甚兵衛はうけない - マドリードのクチコミ
- フランシスコさん
- 男性 / マドリードのクチコミ : 8件
- 旅行時期 : 1998/08(約26年前)
夜になって、グランビア通りに繰り出しました。あんまり暑いので甚兵衛と下駄履きです。
タクシーに乗ったら、運転手の視線が気になります。そのうちもごもごと言ったのは、
「ペルーから来たのか? それともアルゼンチナ?」
でした。
「いや、日本だ」
と言ったら、
「南米かと思った」
と言うのです。
「?」
と思いつつ、グランビアで降りて、大変な雑踏の歩道を闊歩していたのです。
するとモーセじゃないのに、私の進行方向は海が割れるように避けるのです。向こうから来る人間がおびえたように私を凝視して、脇へ詰めます。通りの向かいの映画館に群がっている人々もびっくりして、目引き袖引きこっちを観ています。

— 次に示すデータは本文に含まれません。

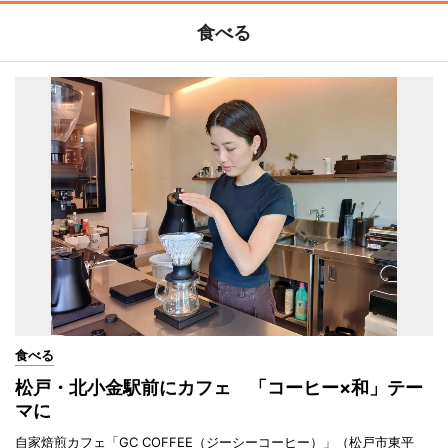
食べる
食べる
松戸・北小金駅前にカフェ 「コーヒー×和」テー
マに
自家焙煎カフェ「GC COFFEE（ジーシーコーヒー）」（松戸市東平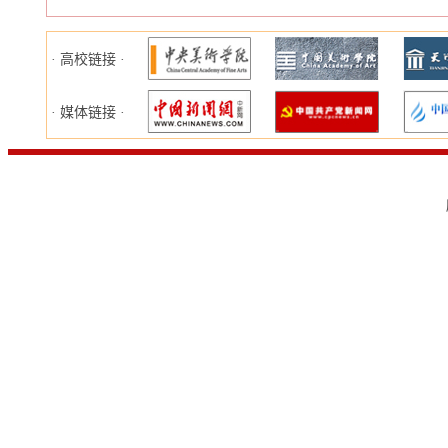
· 高校链接 ·
· 媒体链接 ·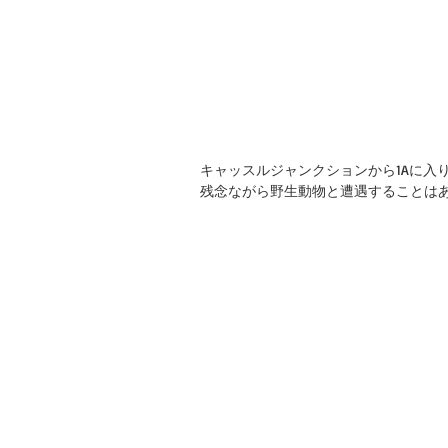
キャッスルジャンクションから1Aに入
残念ながら野生動物と遭遇することは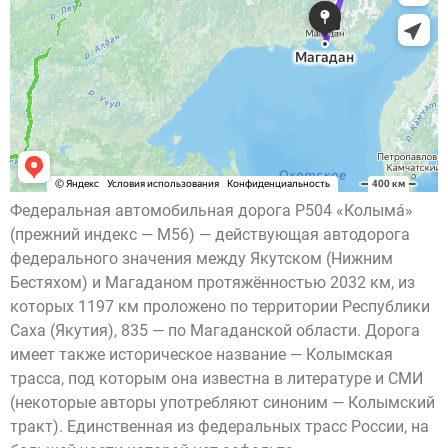
Федеральная автомобильная дорога Р504 «Колыма́»
(прежний индекс — М56) — действующая автодорога
федерального значения между Якутском (Нижним
Бестяхом) и Магаданом протяжённостью 2032 км, из
которых 1197 км проложено по территории Республики
Саха (Якутия), 835 — по Магаданской области. Дорога
имеет также историческое название — Колымская
трасса, под которым она известна в литературе и СМИ
(некоторые авторы употребляют синоним — Колымский
тракт). Единственная из федеральных трасс России, на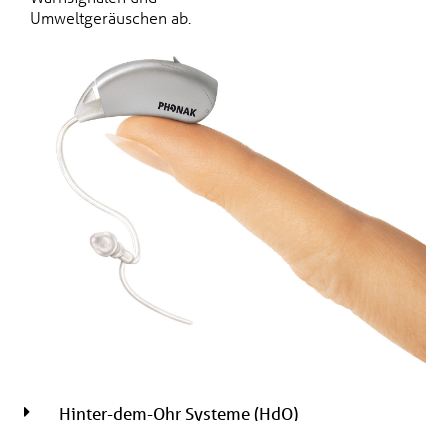
Umweltgeräuschen ab.
Hinter-dem-Ohr Systeme (HdO)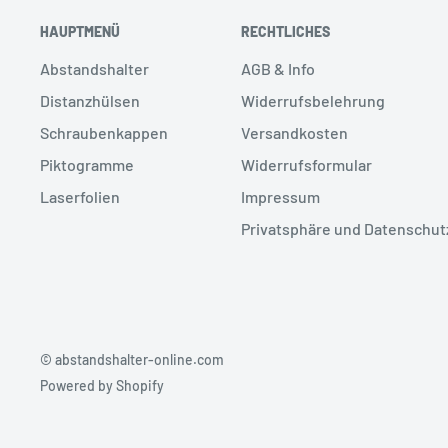
HAUPTMENÜ
RECHTLICHES
Abstandshalter
AGB & Info
Distanzhülsen
Widerrufsbelehrung
Schraubenkappen
Versandkosten
Piktogramme
Widerrufsformular
Laserfolien
Impressum
Privatsphäre und Datenschut
© abstandshalter-online.com
Powered by Shopify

やっぱり甚兵衛と下駄カランコロンは、相当違和感があったようです。無遠慮なのは子どもです。
「ペル、ペル」
とはやしたり、下駄のことを
「これは何?」
と聞いたり、ぷっと吹き出したりします。
それにしても、ペルーとか南米とかいうのは何でだろうと思って、はたと気づいたのは、甚兵衛の柄。一面に蚊取り線香のような大きな渦巻き模様が染めてあります。インカの模様とかナスカの地上絵に見えなくもありません。
スペイン人は新大陸で原住民をさんざん殺戮した報いでこの模様が怖いのかもしれないなどとと、勝手に想像しました。
とにかく、その晩から、甚兵衛は寝間着代わりになりました。